Marion County Obituaries

Dan H. Howard

Contributed By: Deb Shillo

LEBANON ENTERPRISE  

May 9, 1913

 BEAUTIFUL TRIBUTES PAID THE LATE DAN H. HOWARD

On Friday, April 25, Dan H. Howard was at his place of business in the glow of health, attending to his official duties.  On the evening of that day, between the hours of eight and nine o'clock, he was mingling with the crowd that throngs the lobby of the post office at such an hour.  He talked, jested and laughed with friends, with no suggestion nor apparent portent that in the hourglass of his life the remaining sands were so few, or the grim visage of time with his scythe stalked immediately behind him waiting to swing the blade across his pathway.  Not far from the hour of nine he parted from friends to go to his home and in about four hours later he was a corpse, having breathed his last at one o'clock that night, or in the morning of April 26th.

A married daughter, Mrs. Imogen Beckman, who is at home on a visit, and Miss Byrd Phillips, were the only persons in the house at the time.  Mr. Howard called to his daughter who was occupying a room on the second floor, a few minutes before o'clock and she hurried to the bedside of her father who simply told her that he was very sick, could not get his breath and to call a doctor.  At the bedside she was joined by Miss Phillips to render such service as might be possible.  Mrs. Beckman was rubbing her father and trying to revive him when Miss Phillips who had her finger on his pulse said, "it is of no use to rub him, he is dead."  Dead before Dr. Kelly who had been summoned could reach him.  That is the simple story of Dan Howard's death.  The inspiration that moved the current which ran life's machinery ceased to perform its functions and Dan Howard was dead.  No medical man, no anatomist, was nigh to assign a cause and in the eternal councils of the Unknown is its secret hidden.

Mr. Howard was born and reared in the State of Maine and had not yet attained his majority when he came to Lebanon in 1858 or 59 to make his home. He was preceded here by a brother, Mr. Howland Howard, who with Mr. Judson Littlefield, was in the shoe business, both of whom came also from Maine.  Dan Howard at once engaged as a salesman with that firm, which did business in a little old frame building that stood on the site now occupied by that part of Court Block in which Misses England & Kirk now have a millinery store.  He remained with the firm but a short time, however, when he took a position as salesman with E. P. Mahon, a dry goods merchant doing business in what is now known as the eastern or upper room of the John B. Carlile & Co. building.  He afterwards engaged in the insurance business and was possibly, the first man who ever wrote any fire insurance in Lebanon.

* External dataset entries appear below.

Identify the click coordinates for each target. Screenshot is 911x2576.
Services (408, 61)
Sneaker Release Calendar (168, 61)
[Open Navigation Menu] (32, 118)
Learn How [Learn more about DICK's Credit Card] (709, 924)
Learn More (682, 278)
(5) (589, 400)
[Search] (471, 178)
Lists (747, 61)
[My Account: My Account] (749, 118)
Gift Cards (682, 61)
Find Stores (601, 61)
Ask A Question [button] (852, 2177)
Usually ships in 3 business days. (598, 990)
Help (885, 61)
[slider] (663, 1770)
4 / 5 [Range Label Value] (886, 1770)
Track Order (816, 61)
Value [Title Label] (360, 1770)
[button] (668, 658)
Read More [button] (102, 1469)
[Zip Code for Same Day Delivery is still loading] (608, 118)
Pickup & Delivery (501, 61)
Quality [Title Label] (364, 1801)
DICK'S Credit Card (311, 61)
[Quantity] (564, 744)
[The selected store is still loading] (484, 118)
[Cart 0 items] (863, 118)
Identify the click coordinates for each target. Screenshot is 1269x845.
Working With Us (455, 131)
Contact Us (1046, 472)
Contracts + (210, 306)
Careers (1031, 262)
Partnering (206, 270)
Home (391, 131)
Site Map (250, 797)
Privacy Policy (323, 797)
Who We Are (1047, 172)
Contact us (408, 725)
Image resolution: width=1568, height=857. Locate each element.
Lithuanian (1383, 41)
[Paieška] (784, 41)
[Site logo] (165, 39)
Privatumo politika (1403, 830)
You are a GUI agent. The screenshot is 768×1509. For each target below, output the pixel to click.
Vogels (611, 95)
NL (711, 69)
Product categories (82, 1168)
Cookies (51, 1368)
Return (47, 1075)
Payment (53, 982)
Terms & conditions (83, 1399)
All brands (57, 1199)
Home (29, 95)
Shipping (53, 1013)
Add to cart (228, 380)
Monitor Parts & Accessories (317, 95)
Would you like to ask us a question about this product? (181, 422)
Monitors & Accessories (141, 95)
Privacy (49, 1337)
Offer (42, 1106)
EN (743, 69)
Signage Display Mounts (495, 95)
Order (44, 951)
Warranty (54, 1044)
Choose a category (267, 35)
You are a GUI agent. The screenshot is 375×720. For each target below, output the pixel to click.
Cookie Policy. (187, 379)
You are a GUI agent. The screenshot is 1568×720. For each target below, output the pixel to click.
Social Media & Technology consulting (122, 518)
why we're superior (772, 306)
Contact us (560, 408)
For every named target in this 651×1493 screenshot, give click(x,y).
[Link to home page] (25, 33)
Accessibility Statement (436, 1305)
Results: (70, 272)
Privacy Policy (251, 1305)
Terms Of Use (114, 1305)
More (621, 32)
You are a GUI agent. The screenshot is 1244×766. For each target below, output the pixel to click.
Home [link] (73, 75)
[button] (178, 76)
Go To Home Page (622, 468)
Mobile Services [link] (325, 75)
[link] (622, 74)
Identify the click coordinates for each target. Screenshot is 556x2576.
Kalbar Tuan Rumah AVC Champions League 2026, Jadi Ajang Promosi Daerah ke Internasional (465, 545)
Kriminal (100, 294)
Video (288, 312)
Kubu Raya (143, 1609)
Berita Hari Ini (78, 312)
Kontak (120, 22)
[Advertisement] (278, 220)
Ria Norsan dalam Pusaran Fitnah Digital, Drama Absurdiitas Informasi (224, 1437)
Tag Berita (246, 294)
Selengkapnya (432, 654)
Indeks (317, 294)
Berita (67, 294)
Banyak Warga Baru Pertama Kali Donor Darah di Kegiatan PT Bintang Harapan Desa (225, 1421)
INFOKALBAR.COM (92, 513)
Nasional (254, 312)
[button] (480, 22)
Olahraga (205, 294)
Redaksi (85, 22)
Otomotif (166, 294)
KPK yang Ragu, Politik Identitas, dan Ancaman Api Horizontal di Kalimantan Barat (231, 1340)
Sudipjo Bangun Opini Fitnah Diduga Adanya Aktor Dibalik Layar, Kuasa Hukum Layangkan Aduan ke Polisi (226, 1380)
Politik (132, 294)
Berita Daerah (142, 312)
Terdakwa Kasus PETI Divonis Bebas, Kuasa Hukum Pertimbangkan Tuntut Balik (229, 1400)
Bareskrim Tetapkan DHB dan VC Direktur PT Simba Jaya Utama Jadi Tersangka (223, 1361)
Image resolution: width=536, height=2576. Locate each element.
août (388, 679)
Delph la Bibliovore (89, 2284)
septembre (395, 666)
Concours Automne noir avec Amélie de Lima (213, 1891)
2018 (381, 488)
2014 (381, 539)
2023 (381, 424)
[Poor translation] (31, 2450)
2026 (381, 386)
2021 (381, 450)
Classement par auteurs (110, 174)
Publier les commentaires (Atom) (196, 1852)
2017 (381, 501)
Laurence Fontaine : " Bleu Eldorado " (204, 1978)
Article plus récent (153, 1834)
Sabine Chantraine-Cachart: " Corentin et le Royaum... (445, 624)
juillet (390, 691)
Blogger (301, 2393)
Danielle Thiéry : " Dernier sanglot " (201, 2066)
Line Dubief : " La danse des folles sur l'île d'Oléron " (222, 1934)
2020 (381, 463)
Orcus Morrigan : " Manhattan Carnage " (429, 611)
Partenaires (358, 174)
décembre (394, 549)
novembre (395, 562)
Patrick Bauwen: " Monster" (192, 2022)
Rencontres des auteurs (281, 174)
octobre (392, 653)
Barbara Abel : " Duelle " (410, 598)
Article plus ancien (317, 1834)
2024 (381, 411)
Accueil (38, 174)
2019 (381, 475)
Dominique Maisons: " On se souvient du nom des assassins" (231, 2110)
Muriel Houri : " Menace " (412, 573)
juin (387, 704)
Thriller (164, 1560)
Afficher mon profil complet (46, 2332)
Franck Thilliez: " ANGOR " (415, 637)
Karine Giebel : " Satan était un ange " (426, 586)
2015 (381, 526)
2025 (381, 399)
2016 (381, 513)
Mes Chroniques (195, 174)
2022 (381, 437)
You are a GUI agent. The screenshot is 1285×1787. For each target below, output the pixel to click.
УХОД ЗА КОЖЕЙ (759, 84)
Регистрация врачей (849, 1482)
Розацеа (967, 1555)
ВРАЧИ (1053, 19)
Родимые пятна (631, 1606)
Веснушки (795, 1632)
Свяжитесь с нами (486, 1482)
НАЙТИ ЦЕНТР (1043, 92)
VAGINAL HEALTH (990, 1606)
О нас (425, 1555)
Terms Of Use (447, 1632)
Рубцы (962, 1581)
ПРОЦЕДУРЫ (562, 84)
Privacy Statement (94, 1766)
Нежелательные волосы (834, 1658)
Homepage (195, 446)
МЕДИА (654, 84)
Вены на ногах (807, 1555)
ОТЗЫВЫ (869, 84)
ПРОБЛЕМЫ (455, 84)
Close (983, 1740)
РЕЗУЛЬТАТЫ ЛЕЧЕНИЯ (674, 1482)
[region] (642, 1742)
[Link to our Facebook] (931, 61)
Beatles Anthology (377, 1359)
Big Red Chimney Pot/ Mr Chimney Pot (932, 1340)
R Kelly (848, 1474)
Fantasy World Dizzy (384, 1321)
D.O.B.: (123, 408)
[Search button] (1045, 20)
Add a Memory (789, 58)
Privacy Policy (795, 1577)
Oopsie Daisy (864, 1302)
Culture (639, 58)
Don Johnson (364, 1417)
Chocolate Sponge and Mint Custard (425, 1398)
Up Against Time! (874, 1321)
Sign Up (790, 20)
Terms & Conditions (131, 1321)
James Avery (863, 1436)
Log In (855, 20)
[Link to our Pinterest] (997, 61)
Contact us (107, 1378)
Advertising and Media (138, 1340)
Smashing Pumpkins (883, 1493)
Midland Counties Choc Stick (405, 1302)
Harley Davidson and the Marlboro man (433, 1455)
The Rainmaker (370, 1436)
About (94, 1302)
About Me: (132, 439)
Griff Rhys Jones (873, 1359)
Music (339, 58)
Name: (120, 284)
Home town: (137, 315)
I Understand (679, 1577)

The war coming on in 1861 and the matter of war taxes having to be arranged for, Mr. Howard was early connected with the Government service in the assessing and collecting of internal revenues.   Before such officers as Collectors of Internal Revenue were known by such names, but were called "Assessors", Mr. Howard was in the service and remained connected with it in some capacity through all its phases down to the day of his death, saving the two interims of Democratic ascendancy in National affairs, before the days of civil service reform.

During all the forgoing time Mr. Howard was a citizen of Lebanon, or Marion County, with the exception of a few years when he owned the famous Alum Springs in Boyle county, a one time popular and favorite summer resort, which he managed until the hotel and other buildings were destroyed by fire and never rebuilt.

 Mr. Howard married on the 26th of October, 1866, Miss Emma Maxwell, the accomplished, cultured daughter, and only child of the late Dr. John C. Maxwell, an old and prominent citizen of Lebanon, well known for his high ideals and his pure and spotless life.  To the union were born five children, three boys and two girls, all of whom survive him, his wife having preceded him to the grave several years ago.  Max and Lucian Howard-- as we familiarly know and call them--live in Dayton, Ohio.  Ward Howard lives in Louisville.  The home of Mrs. Imogen Beckman is in Mexico.  Miss Juliet Howard lived with her father at their home in this city, but was on a visit to her brothers in Dayton when her father died.

Dan Howard lived such a simple and unostentatious life that it is difficult to give a sketch of him in epitome.  The tenor of his life was even; his pulse was neither fast or slow, but it was always the same.